I was unprepared for the constant mental exhaustion that is motherhood. Mom brains run 24/7. A mantra I repeat to myself when I get overwhelmed is “Worry is a prayer for the unwanted.” I know it’s true, but worry is inevitable. Am I strong enough for this? We want another child, can I handle it? Am I patient enough? Who will I ask to help me if one of my kids has to go to the ER and my husband is gone? I hate asking for help. Will I be able to ask for help? I lost my temper today. Will that effect them long term? Are they going to have tempers too? Are they going to be kind to others? Am I kind enough to them? Am I doing my best?

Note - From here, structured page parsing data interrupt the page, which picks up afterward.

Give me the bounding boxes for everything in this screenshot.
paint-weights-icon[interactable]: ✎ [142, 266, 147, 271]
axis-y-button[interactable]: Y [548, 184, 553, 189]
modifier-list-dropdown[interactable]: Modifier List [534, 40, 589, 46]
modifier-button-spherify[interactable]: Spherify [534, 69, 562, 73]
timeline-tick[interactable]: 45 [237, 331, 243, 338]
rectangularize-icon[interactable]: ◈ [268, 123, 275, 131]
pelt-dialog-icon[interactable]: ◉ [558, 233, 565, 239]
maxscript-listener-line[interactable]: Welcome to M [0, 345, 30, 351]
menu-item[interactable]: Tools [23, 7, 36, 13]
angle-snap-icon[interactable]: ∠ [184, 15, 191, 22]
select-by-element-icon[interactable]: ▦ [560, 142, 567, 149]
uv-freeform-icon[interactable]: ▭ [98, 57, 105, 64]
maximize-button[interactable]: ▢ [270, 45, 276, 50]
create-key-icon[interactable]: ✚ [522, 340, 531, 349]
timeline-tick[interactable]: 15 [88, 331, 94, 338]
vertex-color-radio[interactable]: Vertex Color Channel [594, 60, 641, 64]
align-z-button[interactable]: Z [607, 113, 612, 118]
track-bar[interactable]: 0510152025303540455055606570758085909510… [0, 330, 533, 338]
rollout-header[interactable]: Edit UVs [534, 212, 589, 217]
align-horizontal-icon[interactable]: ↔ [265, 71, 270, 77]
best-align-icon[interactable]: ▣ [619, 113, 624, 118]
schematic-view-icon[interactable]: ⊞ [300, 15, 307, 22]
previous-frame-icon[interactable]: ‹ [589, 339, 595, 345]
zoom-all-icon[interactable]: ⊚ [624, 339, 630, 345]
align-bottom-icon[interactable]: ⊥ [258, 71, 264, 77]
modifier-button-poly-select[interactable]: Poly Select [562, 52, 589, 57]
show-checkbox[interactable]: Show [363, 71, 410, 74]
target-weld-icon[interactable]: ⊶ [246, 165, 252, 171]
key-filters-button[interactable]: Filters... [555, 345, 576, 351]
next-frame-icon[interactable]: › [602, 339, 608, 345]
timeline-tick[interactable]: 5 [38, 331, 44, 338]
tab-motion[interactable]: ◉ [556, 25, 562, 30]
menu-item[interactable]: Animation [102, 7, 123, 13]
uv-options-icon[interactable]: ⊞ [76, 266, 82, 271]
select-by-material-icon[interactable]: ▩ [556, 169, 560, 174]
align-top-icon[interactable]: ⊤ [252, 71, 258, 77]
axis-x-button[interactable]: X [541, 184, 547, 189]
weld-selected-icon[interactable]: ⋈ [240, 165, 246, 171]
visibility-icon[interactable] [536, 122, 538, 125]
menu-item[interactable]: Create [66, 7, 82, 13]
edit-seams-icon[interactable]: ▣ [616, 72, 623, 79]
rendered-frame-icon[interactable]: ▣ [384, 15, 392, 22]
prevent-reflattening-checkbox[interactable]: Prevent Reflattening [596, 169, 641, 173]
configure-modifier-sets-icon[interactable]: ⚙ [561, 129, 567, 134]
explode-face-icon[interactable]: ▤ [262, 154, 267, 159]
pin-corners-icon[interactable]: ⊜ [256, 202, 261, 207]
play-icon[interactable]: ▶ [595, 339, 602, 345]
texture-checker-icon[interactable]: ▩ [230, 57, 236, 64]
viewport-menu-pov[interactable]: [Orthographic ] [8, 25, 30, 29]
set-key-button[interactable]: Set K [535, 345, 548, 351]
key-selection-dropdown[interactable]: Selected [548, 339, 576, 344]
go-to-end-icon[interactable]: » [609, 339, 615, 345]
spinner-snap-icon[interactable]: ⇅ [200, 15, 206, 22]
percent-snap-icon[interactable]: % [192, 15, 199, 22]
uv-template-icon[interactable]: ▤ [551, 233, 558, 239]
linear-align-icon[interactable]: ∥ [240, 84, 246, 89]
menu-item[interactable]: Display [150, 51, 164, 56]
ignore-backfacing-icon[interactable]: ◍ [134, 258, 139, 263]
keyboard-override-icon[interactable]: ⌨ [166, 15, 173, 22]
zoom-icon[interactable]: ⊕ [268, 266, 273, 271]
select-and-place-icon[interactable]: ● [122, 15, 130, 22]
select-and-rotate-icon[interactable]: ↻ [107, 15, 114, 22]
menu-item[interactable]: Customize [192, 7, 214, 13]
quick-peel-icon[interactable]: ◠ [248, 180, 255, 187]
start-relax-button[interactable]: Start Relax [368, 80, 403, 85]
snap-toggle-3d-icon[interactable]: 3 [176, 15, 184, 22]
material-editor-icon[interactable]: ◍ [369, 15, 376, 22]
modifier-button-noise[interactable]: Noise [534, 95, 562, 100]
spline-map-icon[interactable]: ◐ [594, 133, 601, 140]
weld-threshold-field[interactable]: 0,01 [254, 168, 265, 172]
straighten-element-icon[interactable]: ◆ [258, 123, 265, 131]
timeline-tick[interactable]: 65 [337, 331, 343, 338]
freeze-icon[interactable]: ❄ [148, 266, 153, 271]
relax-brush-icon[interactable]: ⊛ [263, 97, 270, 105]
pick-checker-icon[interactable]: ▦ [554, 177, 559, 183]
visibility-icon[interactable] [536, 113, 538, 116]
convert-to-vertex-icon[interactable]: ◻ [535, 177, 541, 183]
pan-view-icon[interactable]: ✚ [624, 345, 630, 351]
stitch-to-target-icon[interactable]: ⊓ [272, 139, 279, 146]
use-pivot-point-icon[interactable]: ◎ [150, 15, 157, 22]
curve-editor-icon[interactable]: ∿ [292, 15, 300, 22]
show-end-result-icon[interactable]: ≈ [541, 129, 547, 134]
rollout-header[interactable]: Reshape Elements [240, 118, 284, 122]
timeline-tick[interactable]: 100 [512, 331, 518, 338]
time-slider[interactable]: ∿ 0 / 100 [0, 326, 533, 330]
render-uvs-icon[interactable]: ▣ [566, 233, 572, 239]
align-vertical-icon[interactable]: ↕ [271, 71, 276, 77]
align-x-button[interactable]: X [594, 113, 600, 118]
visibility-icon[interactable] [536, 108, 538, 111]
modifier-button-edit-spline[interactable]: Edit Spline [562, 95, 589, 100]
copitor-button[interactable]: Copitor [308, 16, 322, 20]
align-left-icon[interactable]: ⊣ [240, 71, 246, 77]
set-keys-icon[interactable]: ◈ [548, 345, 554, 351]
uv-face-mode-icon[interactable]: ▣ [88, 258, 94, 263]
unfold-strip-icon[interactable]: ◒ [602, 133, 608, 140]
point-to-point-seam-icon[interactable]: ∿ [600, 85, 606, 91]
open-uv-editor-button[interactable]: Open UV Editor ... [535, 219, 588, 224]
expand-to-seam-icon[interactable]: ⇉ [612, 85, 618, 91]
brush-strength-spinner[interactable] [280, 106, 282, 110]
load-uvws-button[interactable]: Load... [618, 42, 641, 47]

These are thoughts that go through my mind all the time. When I have a quiet moment to myself, when I am trying to fall asleep, when I am holding back tears. I try to self-soothe by reassuring myself I wouldn’t be given more than I can handle. I have great family. My kids are good kids. I have friends who will help if I ask. There are families who deal with so much, we have it so good. I know these things are true, but they don’t erase the words that fill my mind in the silence. Beyond the worries, there’s filling up our mental plates: What is for dinner? When is their next dentist appointment? Did I pay preschool tuition? What can I plan for today to keep these little people active? Are there any bills I forgot about? When should kids know their ABC’s, are we behind? When does my car need an oil change? Stolen sleep. Silent worries. A neverending to-do list. A house that is never as clean as I’d like. A project left incomplete. A book unread. Laundry for days. Mom guilt. Stress. Feeling less than. Waking up feeling this way, before even the sun. Beside me, he sleeps. He’ll never know.

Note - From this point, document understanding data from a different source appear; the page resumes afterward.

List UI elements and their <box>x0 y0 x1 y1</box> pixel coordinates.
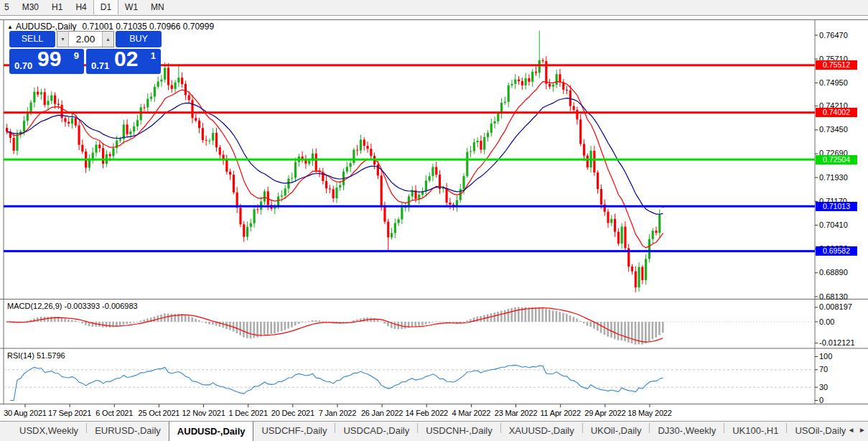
chevron-up-icon: ▲ <box>106 37 111 42</box>
timeframe-button-mn[interactable]: MN <box>144 0 171 14</box>
volume-input[interactable]: 2.00 <box>69 32 102 47</box>
timeframe-button-w1[interactable]: W1 <box>118 0 144 14</box>
price-level-tag: 0.74002 <box>816 108 857 117</box>
trading-platform-window: 5M30H1H4D1W1MN ▲AUDUSD-,Daily0.71001 0.7… <box>0 0 868 441</box>
rsi-axis-label: 0 <box>819 396 823 404</box>
symbol-tab-usdcad[interactable]: USDCAD-,Daily <box>335 422 417 440</box>
price-level-tag: 0.72504 <box>816 155 857 164</box>
price-axis-label: 0.68890 <box>819 268 848 277</box>
timeframe-toolbar: 5M30H1H4D1W1MN <box>0 0 868 16</box>
symbol-tab-xauusd[interactable]: XAUUSD-,Daily <box>501 422 582 440</box>
macd-axis-label: 0.00 <box>819 317 834 326</box>
sell-price-big: 99 <box>37 47 61 71</box>
one-click-trading-panel: SELL ▼ 2.00 ▲ BUY 0.70 99 9 0.71 02 1 <box>9 31 162 74</box>
symbol-tab-uk100[interactable]: UK100-,H1 <box>724 422 786 440</box>
volume-stepper: ▼ 2.00 ▲ <box>57 31 114 47</box>
chart-ohlc-values: 0.71001 0.71035 0.70966 0.70999 <box>83 22 215 32</box>
symbol-tab-usoil[interactable]: USOil-,Daily <box>787 422 846 440</box>
macd-axis-label: -0.012121 <box>819 338 855 347</box>
price-axis-label: 0.68130 <box>819 292 848 301</box>
price-axis-label: 0.71930 <box>819 173 848 182</box>
sell-price-base: 0.70 <box>14 60 32 71</box>
tab-scroll-left-button[interactable]: ◄ <box>847 426 854 434</box>
price-axis-label: 0.74950 <box>819 78 848 87</box>
symbol-tab-usdx[interactable]: USDX,Weekly <box>11 422 86 440</box>
macd-indicator-label: MACD(12,26,9) -0.003393 -0.006983 <box>7 302 138 310</box>
timeframe-button-d1[interactable]: D1 <box>93 0 118 14</box>
chevron-down-icon: ▼ <box>60 37 65 42</box>
macd-axis-label: 0.008197 <box>819 302 852 311</box>
chart-tabs: USDX,WeeklyEURUSD-,DailyAUDUSD-,DailyUSD… <box>0 422 846 441</box>
rsi-axis-label: 70 <box>819 365 828 373</box>
symbol-tab-eurusd[interactable]: EURUSD-,Daily <box>87 422 169 440</box>
rsi-axis-label: 100 <box>819 352 832 361</box>
timeframe-button-m30[interactable]: M30 <box>16 0 45 14</box>
collapse-icon[interactable]: ▲ <box>7 24 13 30</box>
price-axis-label: 0.76470 <box>819 31 848 40</box>
timeframe-button-h4[interactable]: H4 <box>69 0 93 14</box>
volume-decrease-button[interactable]: ▼ <box>57 32 69 47</box>
timeframe-button-5[interactable]: 5 <box>0 0 16 14</box>
rsi-axis-label: 30 <box>819 383 828 391</box>
volume-increase-button[interactable]: ▲ <box>102 32 113 47</box>
chart-tab-bar: USDX,WeeklyEURUSD-,DailyAUDUSD-,DailyUSD… <box>0 421 868 441</box>
tab-scroll-right-button[interactable]: ► <box>859 426 866 434</box>
symbol-tab-audusd[interactable]: AUDUSD-,Daily <box>169 422 254 441</box>
chart-title: ▲AUDUSD-,Daily0.71001 0.71035 0.70966 0.… <box>7 22 214 32</box>
sell-button[interactable]: SELL <box>9 31 55 47</box>
price-axis-label: 0.73450 <box>819 125 848 134</box>
buy-price-big: 02 <box>114 47 138 71</box>
price-level-tag: 0.71013 <box>816 202 857 211</box>
buy-price-display[interactable]: 0.71 02 1 <box>86 49 161 74</box>
symbol-tab-usdcnh[interactable]: USDCNH-,Daily <box>418 422 500 440</box>
buy-price-sup: 1 <box>151 50 156 61</box>
tab-scroll-buttons: ◄ ► <box>845 426 866 434</box>
price-level-tag: 0.75512 <box>816 60 857 70</box>
chart-symbol-label: AUDUSD-,Daily <box>16 22 77 32</box>
date-axis-label: 18 May 2022 <box>621 409 678 417</box>
buy-button[interactable]: BUY <box>116 31 162 47</box>
price-level-tag: 0.69582 <box>816 246 857 256</box>
buy-price-base: 0.71 <box>91 60 109 71</box>
price-axis-label: 0.70410 <box>819 220 848 229</box>
timeframe-button-h1[interactable]: H1 <box>45 0 69 14</box>
sell-price-display[interactable]: 0.70 99 9 <box>9 49 84 74</box>
rsi-indicator-label: RSI(14) 51.5796 <box>7 351 65 360</box>
symbol-tab-dj30[interactable]: DJ30-,Weekly <box>650 422 724 440</box>
symbol-tab-ukoil[interactable]: UKOil-,Daily <box>583 422 650 440</box>
symbol-tab-usdchf[interactable]: USDCHF-,Daily <box>253 422 335 440</box>
sell-price-sup: 9 <box>74 50 79 61</box>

It’s hard, feeling the weight of all this, the weight that is motherhood, before the sun even rises. When you’re exhausted and can’t rest. You can say it, explain it, cry it out, he can even take a shift now and then, but he’ll never know what it’s like all the time. Just like I’ll never know his stresses at work, or what it’s like to leave his babies for months at a time, even half a year. Worrying about providing for his family. Worrying about retirement. Missing holidays and birthdays and milestones while he’s away. I’ll never know.
Motherhood is hard. Fatherhood is hard. Parenting is hard. These are facts.
I have amazing children. I can handle anything thrown my way. I am a great mom. These are also facts.
To anyone who feels like they aren’t enough, or whose emotions go misconstrued, or who cries when you feel you shouldn’t, just know we all feel that way sometimes. It means you are better than you think, braver than you know, and as strong as you need to be. When you are grumpy and short-tempered with your family and worry everyone sees you as a monster, take comfort in this: Your husband knows the real you, he knows you are tired, and is thankful for everything you do. He isn’t thinking badly about you, he just hopes you’re okay. Your kids forgot about it almost as soon as it happened. They are worried about snacks and playtime, and they will still choose you over dad for everything. Your babies love you endlessly, they are loving little blank canvases. They just want to touch you and be near you, no matter what you say or do. The only person upset at you, is you. And you are doing just fine.